Poderá haver uma “tentação” para gastar num cenário em que a retomada não está consolidada?
Exatamente. Mesmo que a economia retome e que as prefeituras voltem a ter um fluxo de receitas bastante razoável, é preciso pensar em dois fatores. O fator de longo prazo é o passivo previdenciário. Se ficar dando reajuste para o pessoal da ativa e descuidando da política de remuneração, acaba aumentando a despesa com inativos porque em muitos casos têm a vinculação do ativo com o inativo. A outra questão é que muitos municípios por conta do novo Fundeb vão enfrentar um custo elevado de pagamento de aposentados. Ele aumentou o volume de recursos direcionados para educação básica. Existe uma lei chamada piso remuneratório do magistério que os salários dos professores vão ser reajustados na mesma taxa de variação das verbas para a educação básica. Como o novo Fundeb aumentou muito as verbas para a educação, a previsão de aumento salarial dos professores para 2022 é de30%.

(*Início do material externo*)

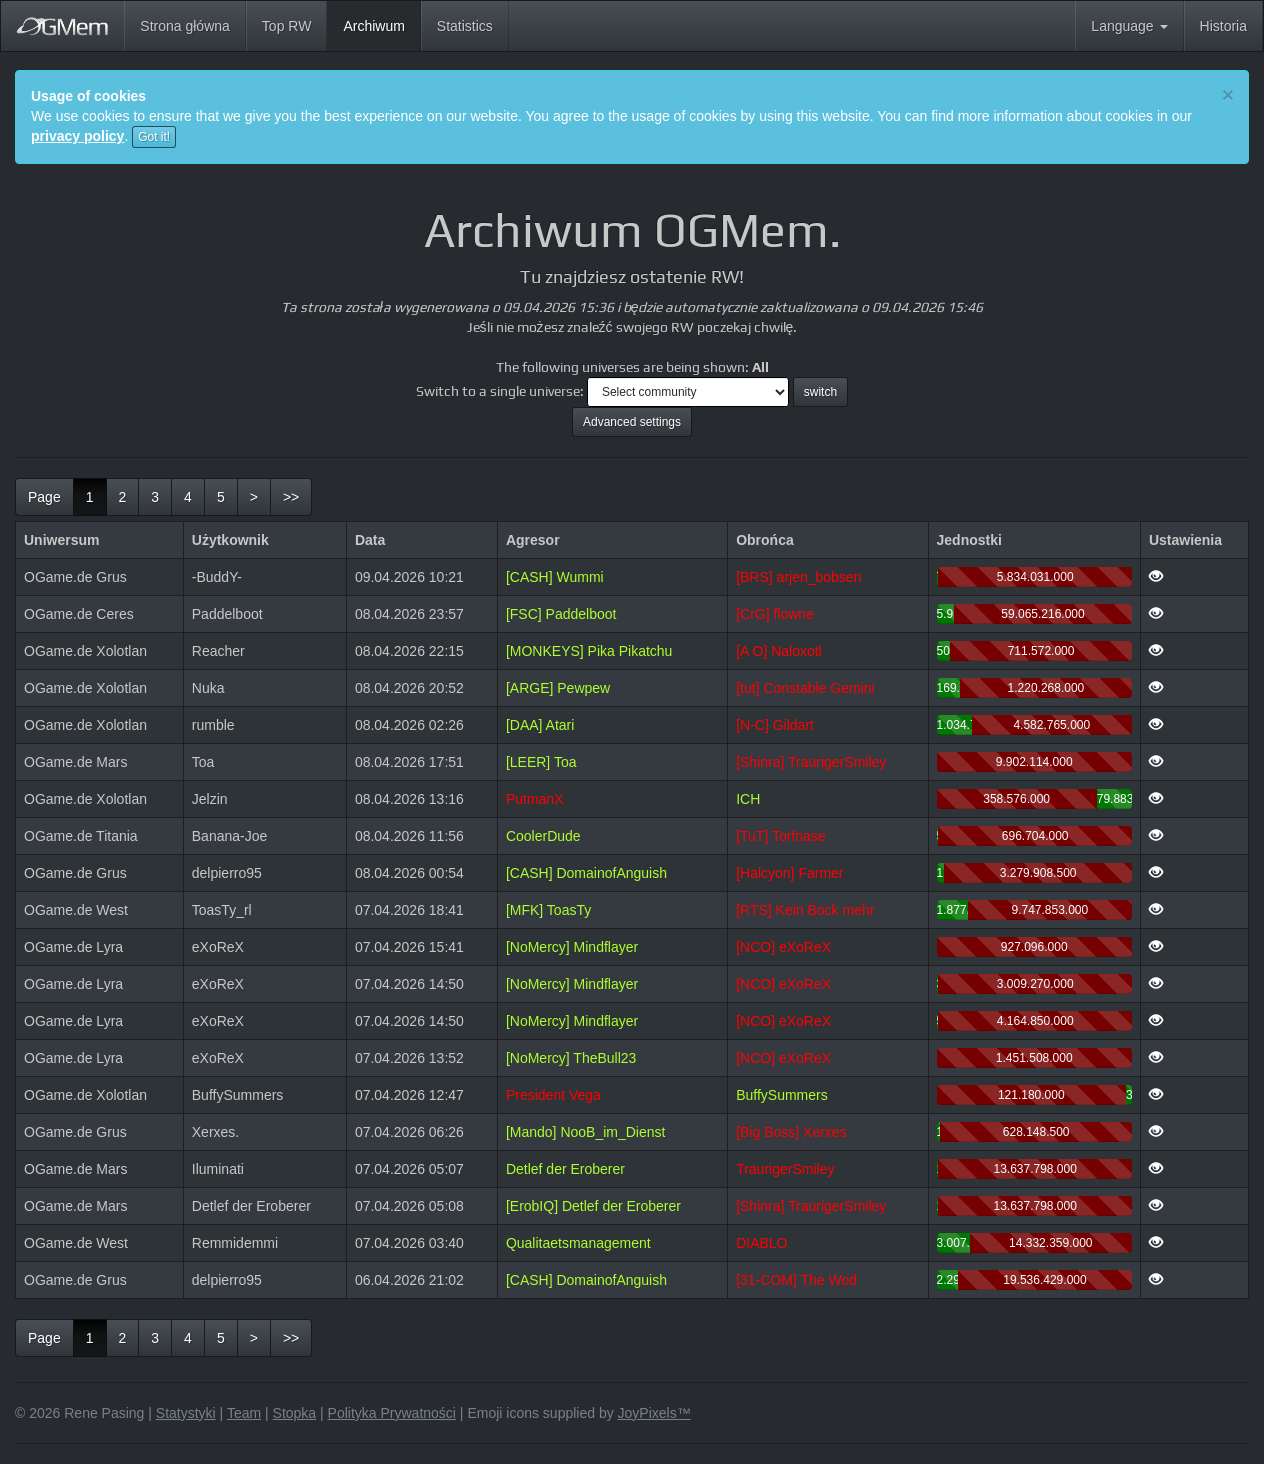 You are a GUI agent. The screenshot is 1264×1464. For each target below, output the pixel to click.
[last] (291, 497)
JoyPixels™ (654, 1413)
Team (244, 1413)
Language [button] (1129, 26)
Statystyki (186, 1413)
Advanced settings (632, 422)
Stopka (295, 1413)
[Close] (1228, 94)
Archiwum (381, 24)
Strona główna (185, 26)
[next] (254, 497)
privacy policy (77, 136)
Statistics (465, 26)
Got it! (154, 137)
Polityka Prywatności (392, 1413)
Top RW (287, 26)
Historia (1223, 26) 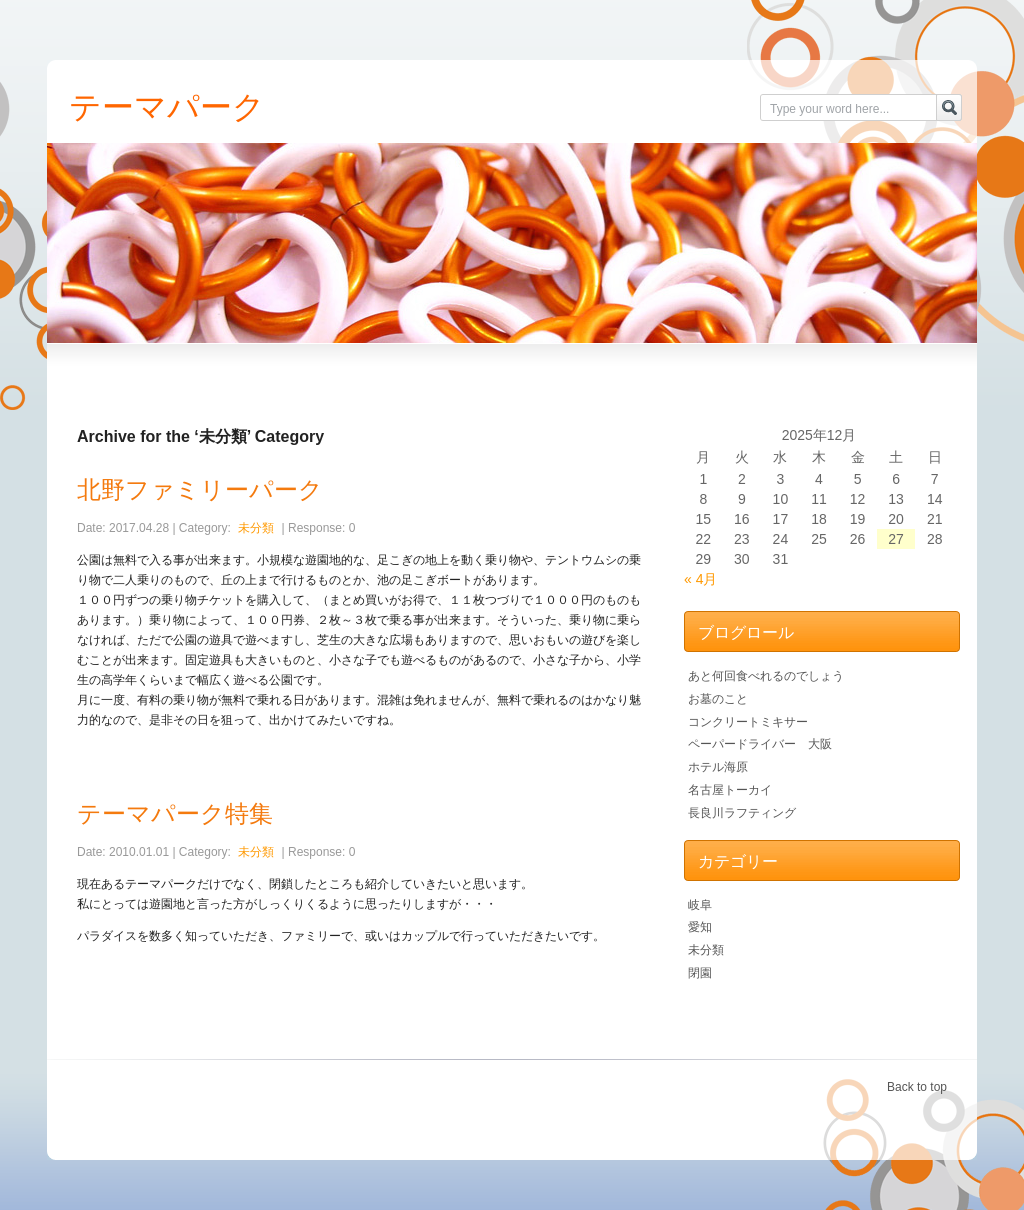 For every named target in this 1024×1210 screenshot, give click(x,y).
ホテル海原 (718, 767)
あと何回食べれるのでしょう (766, 676)
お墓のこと (718, 699)
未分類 (256, 528)
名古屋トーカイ (730, 790)
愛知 (700, 927)
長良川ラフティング (742, 813)
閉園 (700, 973)
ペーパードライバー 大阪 (760, 744)
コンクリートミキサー (748, 722)
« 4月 (700, 579)
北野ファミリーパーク (200, 489)
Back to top (917, 1087)
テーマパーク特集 (175, 813)
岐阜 (700, 905) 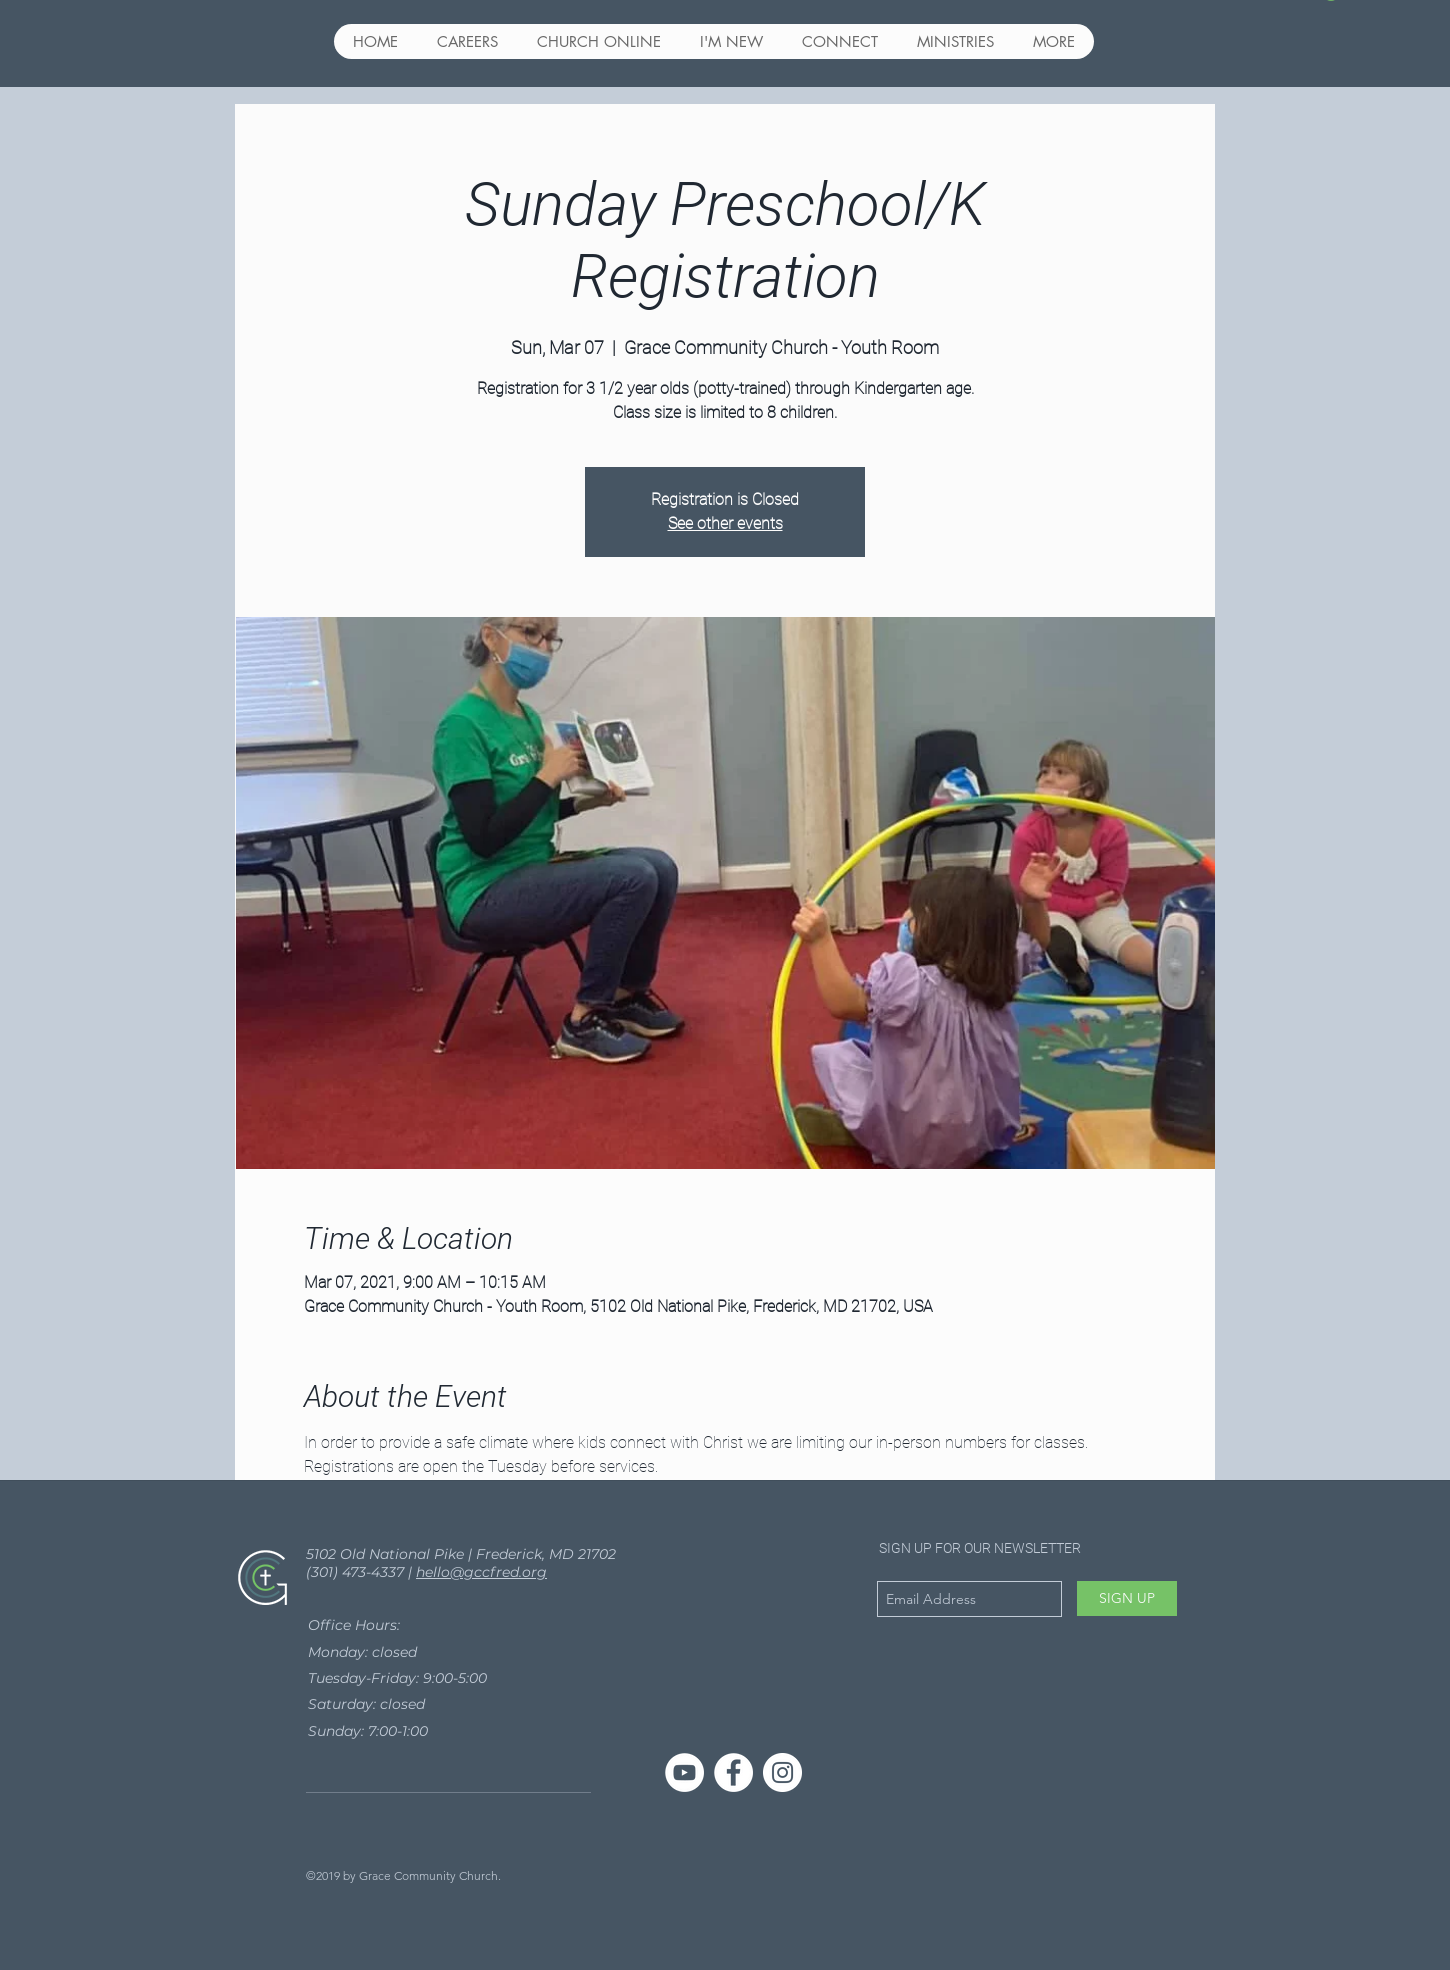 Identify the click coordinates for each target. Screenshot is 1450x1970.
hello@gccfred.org (481, 1572)
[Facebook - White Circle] (733, 1772)
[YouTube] (684, 1772)
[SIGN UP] (1127, 1598)
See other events (725, 523)
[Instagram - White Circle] (782, 1772) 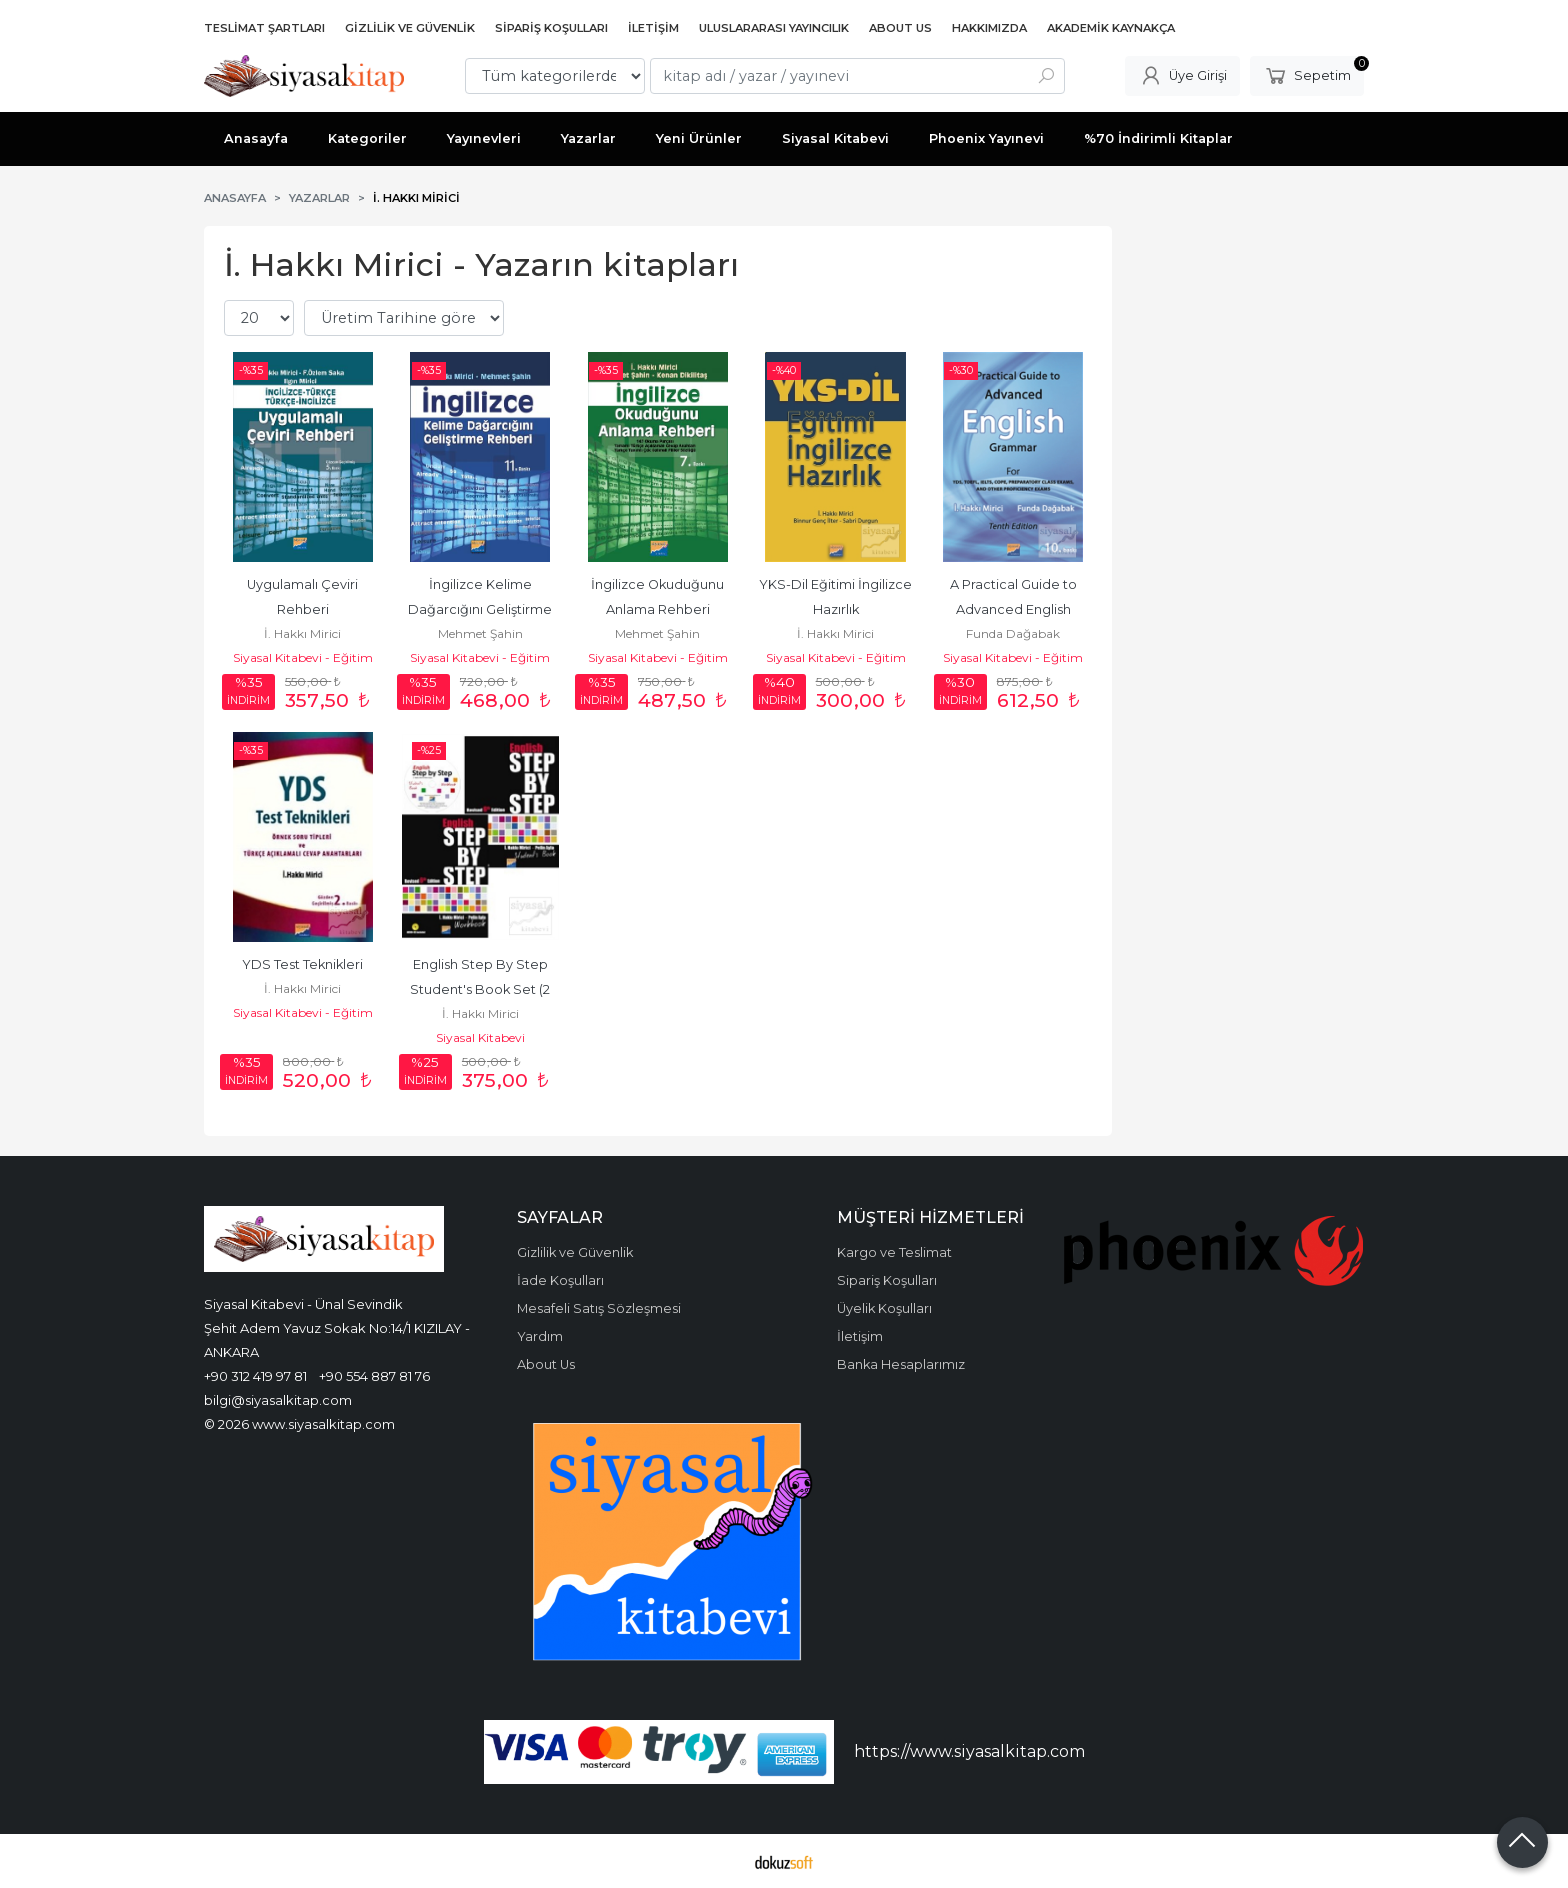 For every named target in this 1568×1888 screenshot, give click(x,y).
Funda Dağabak (1013, 633)
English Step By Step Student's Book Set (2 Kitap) (481, 989)
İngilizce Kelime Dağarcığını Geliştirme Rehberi (481, 609)
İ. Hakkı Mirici (302, 633)
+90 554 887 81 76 (374, 1376)
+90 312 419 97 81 (255, 1376)
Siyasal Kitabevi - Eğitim (303, 657)
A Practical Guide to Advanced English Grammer (1015, 609)
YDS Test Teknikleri (302, 964)
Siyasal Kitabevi (480, 1037)
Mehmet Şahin (480, 633)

O socorro acabou ajudando também prefeitos que estavam com problemas para cumprir a exigência da LRF de deixar dinheiro em caixa no final do mandato para honrar os compromissos assumidos?
Sim, a pressão foi grande na época do auxílio. Um ponto que eu acho que é muito importante é que, uma vez que essa ajuda foi muito excessiva, e Estados e municípios estão muito capitalizados, não há o que se falar em novo socorro federal, como já está sendo conversado no Congresso, novas flexibilizações. Nesse momento, com governadores e prefeitos de caixa cheio e a União quebrada. É hora de respirar um pouco e Estados e municípios ajudarem nas reformas estruturais que vão efetivamente resolver a situação deles até porque são socorros de enxugar gelo. Com caixa cheio não sentirão estimulados a fazer as reformas.